(Stored dataset items)
/---

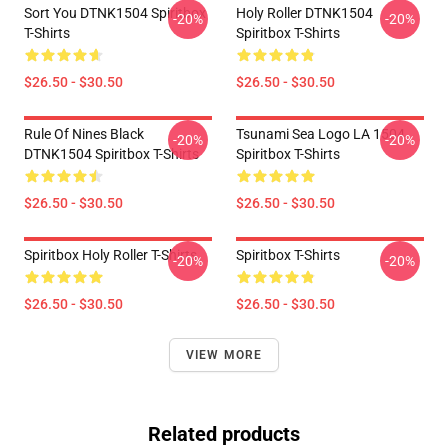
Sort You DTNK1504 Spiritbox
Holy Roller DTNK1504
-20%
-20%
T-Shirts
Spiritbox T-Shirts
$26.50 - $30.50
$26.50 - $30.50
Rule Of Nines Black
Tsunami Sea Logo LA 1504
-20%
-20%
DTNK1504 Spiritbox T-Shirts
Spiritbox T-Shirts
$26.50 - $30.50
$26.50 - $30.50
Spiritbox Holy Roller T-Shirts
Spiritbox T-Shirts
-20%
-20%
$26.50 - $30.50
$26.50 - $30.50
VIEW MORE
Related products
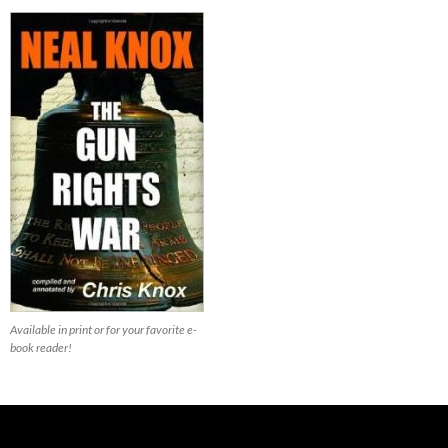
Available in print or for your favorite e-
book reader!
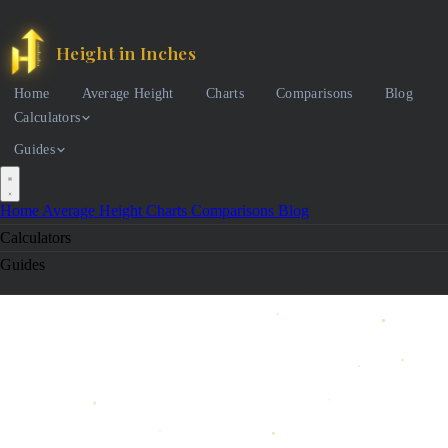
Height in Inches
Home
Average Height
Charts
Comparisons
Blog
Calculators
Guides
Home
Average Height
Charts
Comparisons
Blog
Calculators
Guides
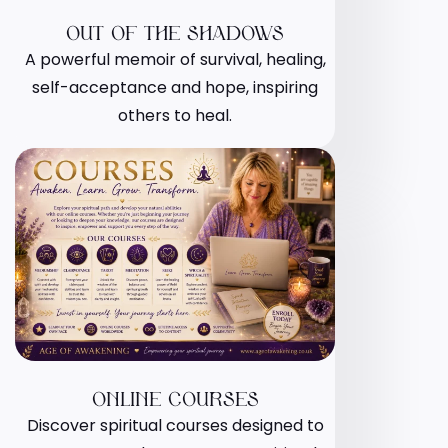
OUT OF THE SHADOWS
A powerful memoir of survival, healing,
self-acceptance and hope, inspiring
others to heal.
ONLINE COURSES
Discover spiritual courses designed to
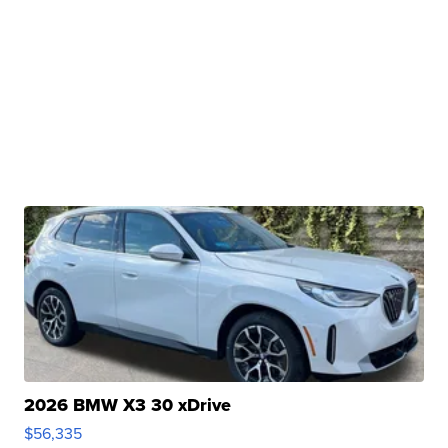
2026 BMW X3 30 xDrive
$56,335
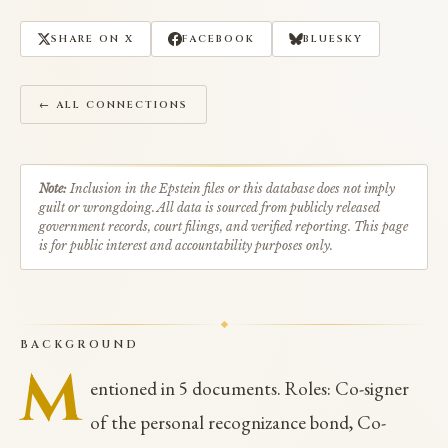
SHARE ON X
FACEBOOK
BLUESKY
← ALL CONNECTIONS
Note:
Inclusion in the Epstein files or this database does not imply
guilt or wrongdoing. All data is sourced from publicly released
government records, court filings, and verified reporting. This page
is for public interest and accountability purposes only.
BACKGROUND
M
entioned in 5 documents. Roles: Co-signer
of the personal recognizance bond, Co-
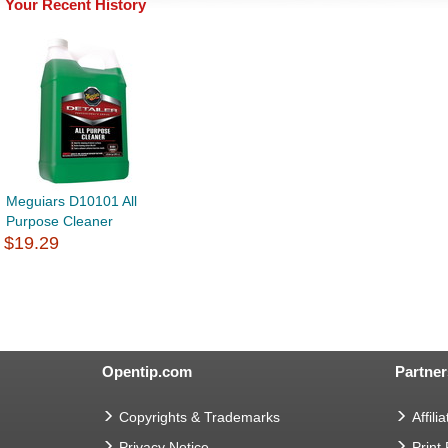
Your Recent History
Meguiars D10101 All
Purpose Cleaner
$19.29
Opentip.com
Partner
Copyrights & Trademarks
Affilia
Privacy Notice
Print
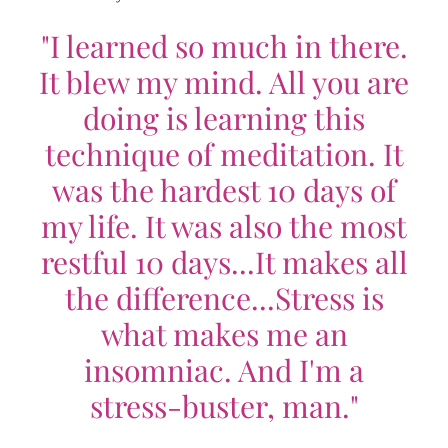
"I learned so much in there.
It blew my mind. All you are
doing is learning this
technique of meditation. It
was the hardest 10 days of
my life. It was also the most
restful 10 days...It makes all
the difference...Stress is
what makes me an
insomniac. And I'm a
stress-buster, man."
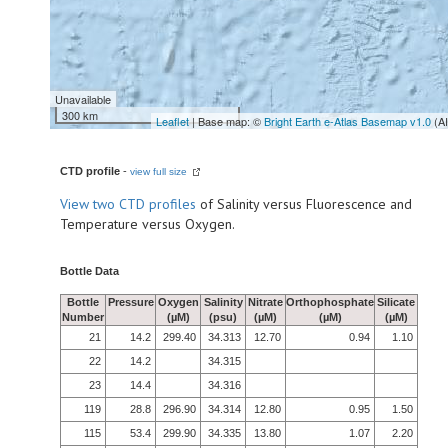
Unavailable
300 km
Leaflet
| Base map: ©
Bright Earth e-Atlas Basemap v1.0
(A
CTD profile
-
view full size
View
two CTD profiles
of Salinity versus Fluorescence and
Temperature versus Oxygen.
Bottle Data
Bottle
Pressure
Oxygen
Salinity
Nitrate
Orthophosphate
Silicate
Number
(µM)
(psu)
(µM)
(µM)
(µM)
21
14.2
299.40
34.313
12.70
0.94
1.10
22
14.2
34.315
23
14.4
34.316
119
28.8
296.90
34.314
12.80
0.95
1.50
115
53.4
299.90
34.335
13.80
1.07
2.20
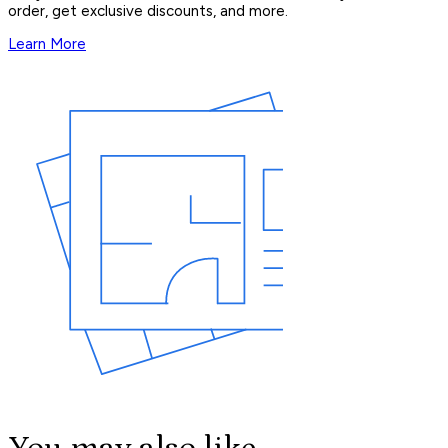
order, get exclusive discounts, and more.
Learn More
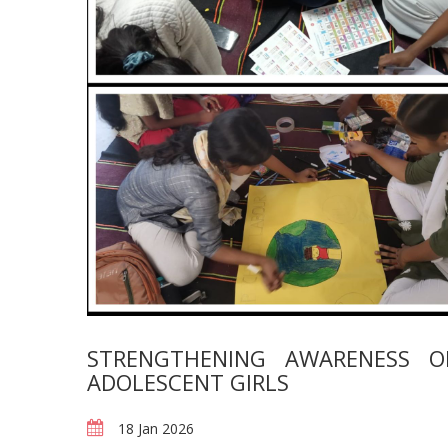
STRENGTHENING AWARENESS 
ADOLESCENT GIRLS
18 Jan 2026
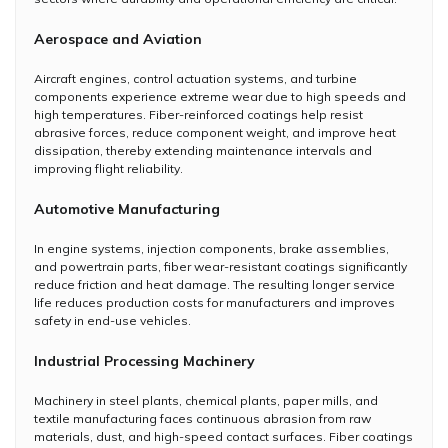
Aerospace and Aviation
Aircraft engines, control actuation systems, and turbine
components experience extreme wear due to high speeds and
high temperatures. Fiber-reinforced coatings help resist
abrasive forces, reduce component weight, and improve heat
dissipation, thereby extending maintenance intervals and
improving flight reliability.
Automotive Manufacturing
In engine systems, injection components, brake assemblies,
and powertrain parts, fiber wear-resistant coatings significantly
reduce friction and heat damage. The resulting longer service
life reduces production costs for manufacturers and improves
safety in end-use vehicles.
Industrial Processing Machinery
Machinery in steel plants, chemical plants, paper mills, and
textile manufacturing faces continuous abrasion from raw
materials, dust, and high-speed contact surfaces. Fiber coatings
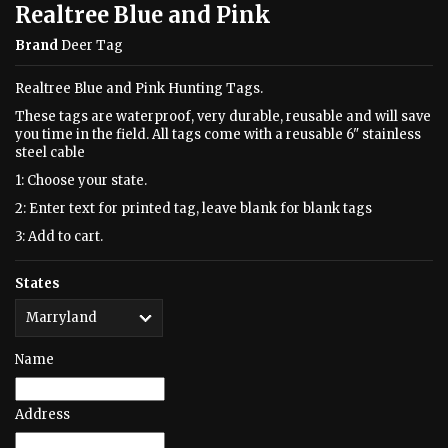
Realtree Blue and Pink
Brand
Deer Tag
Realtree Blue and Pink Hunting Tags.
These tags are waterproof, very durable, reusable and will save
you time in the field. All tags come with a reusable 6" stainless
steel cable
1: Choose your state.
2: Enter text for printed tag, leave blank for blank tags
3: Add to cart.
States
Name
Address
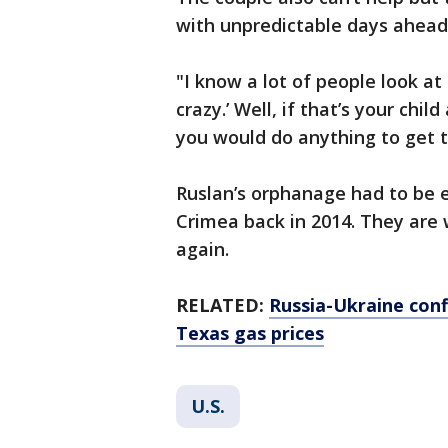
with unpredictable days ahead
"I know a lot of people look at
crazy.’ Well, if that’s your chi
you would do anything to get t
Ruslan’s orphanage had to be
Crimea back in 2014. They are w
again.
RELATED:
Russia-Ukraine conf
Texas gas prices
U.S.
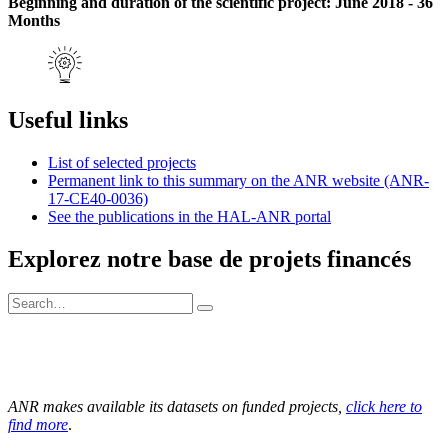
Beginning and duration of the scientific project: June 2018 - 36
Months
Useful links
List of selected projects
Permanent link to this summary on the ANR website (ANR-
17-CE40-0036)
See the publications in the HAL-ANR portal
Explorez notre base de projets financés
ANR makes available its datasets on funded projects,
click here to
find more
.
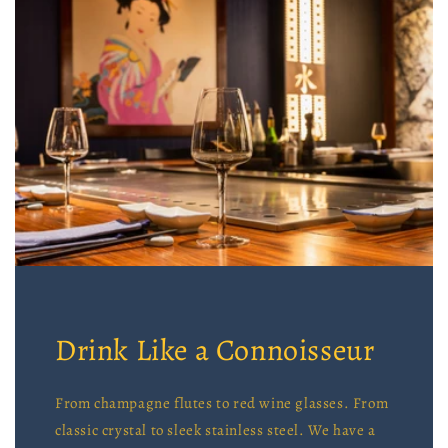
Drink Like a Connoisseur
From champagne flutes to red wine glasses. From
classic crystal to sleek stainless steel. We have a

\---

What you give back must match the entries exactly, apart from the omitted pictures.

Result
Sort You DTNK1504 Spiritbox
Holy Roller DTNK1504
-20%
-20%
T-Shirts
Spiritbox T-Shirts
$26.50 - $30.50
$26.50 - $30.50
Rule Of Nines Black
Tsunami Sea Logo LA 1504
-20%
-20%
DTNK1504 Spiritbox T-Shirts
Spiritbox T-Shirts
$26.50 - $30.50
$26.50 - $30.50
Spiritbox Holy Roller T-Shirts
Spiritbox T-Shirts
-20%
-20%
$26.50 - $30.50
$26.50 - $30.50
VIEW MORE
Related products
Available in print or for your favorite e-
book reader!
Height in Inches
Home
Average Height
Charts
Comparisons
Blog
Calculators
Guides
Home
Average Height
Charts
Comparisons
Blog
Calculators
Guides
OUT OF THE SHADOWS
A powerful memoir of survival, healing,
self-acceptance and hope, inspiring
others to heal.
ONLINE COURSES
Discover spiritual courses designed to
2026 BMW X3 30 xDrive
$56,335
SHARE ON X
FACEBOOK
BLUESKY
← ALL CONNECTIONS
Note:
Inclusion in the Epstein files or this database does not imply
guilt or wrongdoing. All data is sourced from publicly released
government records, court filings, and verified reporting. This page
is for public interest and accountability purposes only.
BACKGROUND
M
entioned in 5 documents. Roles: Co-signer
of the personal recognizance bond, Co-
Your Recent History
Meguiars D10101 All
Purpose Cleaner
$19.29
Opentip.com
Partner
Copyrights & Trademarks
Affilia
Privacy Notice
Print
"I learned so much in there.
It blew my mind. All you are
doing is learning this
technique of meditation. It
was the hardest 10 days of
my life. It was also the most
restful 10 days...It makes all
the difference...Stress is
what makes me an
insomniac. And I'm a
stress-buster, man."
Unavailable
300 km
Leaflet
| Base map: ©
Bright Earth e-Atlas Basemap v1.0
(A
CTD profile
-
view full size
View
two CTD profiles
of Salinity versus Fluorescence and
Temperature versus Oxygen.
Bottle Data
Bottle
Pressure
Oxygen
Salinity
Nitrate
Orthophosphate
Silicate
Number
(µM)
(psu)
(µM)
(µM)
(µM)
21
14.2
299.40
34.313
12.70
0.94
1.10
22
14.2
34.315
23
14.4
34.316
119
28.8
296.90
34.314
12.80
0.95
1.50
115
53.4
299.90
34.335
13.80
1.07
2.20
order, get exclusive discounts, and more.
Learn More
STRENGTHENING AWARENESS 
ADOLESCENT GIRLS
18 Jan 2026
Aerospace and Aviation
Aircraft engines, control actuation systems, and turbine
components experience extreme wear due to high speeds and
high temperatures. Fiber-reinforced coatings help resist
abrasive forces, reduce component weight, and improve heat
dissipation, thereby extending maintenance intervals and
improving flight reliability.
Automotive Manufacturing
In engine systems, injection components, brake assemblies,
and powertrain parts, fiber wear-resistant coatings significantly
reduce friction and heat damage. The resulting longer service
life reduces production costs for manufacturers and improves
safety in end-use vehicles.
Industrial Processing Machinery
Machinery in steel plants, chemical plants, paper mills, and
textile manufacturing faces continuous abrasion from raw
materials, dust, and high-speed contact surfaces. Fiber coatings
Realtree Blue and Pink
Brand
Deer Tag
Realtree Blue and Pink Hunting Tags.
These tags are waterproof, very durable, reusable and will save
you time in the field. All tags come with a reusable 6" stainless
steel cable
1: Choose your state.
2: Enter text for printed tag, leave blank for blank tags
3: Add to cart.
States
Name
Address
with unpredictable days ahead
"I know a lot of people look at
crazy.’ Well, if that’s your chi
you would do anything to get t
Ruslan’s orphanage had to be
Crimea back in 2014. They are w
again.
RELATED:
Russia-Ukraine conf
Texas gas prices
U.S.
Beginning and duration of the scientific project: June 2018 - 36
Months
Useful links
List of selected projects
Permanent link to this summary on the ANR website (ANR-
17-CE40-0036)
See the publications in the HAL-ANR portal
Explorez notre base de projets financés
ANR makes available its datasets on funded projects,
click here to
find more
.
Drink Like a Connoisseur
From champagne flutes to red wine glasses. From
classic crystal to sleek stainless steel. We have a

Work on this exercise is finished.